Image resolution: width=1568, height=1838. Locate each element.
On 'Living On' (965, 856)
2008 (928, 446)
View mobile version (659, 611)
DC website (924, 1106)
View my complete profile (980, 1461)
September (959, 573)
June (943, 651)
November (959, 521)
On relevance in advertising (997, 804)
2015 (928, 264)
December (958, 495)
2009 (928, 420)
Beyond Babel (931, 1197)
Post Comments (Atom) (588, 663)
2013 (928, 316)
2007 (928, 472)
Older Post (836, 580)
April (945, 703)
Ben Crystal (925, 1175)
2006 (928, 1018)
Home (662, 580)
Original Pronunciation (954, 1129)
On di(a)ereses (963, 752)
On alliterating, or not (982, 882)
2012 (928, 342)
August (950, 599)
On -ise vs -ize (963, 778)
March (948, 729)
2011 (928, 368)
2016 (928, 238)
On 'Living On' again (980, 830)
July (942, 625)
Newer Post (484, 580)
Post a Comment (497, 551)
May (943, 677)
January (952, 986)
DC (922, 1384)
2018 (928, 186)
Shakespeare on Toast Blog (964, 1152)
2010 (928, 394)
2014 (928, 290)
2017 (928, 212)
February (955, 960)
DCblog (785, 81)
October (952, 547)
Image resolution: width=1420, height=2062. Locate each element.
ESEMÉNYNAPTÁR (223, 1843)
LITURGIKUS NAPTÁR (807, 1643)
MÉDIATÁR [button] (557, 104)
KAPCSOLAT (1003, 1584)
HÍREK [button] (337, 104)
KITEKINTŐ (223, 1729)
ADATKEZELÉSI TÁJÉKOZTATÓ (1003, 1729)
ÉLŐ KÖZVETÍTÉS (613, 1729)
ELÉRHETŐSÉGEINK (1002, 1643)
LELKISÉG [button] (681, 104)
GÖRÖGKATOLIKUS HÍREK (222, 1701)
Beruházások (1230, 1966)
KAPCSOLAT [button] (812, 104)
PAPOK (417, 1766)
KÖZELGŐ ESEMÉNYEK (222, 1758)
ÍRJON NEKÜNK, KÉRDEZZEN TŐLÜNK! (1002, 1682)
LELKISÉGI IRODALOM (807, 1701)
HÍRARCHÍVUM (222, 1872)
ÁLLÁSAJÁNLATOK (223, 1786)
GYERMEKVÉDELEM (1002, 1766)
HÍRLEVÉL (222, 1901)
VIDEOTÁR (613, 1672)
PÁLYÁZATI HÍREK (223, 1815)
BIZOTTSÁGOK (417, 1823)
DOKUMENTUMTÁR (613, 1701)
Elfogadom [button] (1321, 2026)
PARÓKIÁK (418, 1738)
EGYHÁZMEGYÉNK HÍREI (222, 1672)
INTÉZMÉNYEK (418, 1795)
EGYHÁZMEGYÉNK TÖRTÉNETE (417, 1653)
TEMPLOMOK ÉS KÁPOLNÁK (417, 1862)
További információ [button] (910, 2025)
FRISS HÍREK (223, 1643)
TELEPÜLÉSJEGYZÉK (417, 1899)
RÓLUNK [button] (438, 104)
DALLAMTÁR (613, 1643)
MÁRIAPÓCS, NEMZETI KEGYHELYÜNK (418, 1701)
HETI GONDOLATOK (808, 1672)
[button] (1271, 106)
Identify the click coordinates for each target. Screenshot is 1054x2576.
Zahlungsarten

....

EXERCISE BRIEF - A line counts if it holds the word "HÍREK". Work out how many lines in the listing count, and give only that number.

YOUR SOLUTION - 4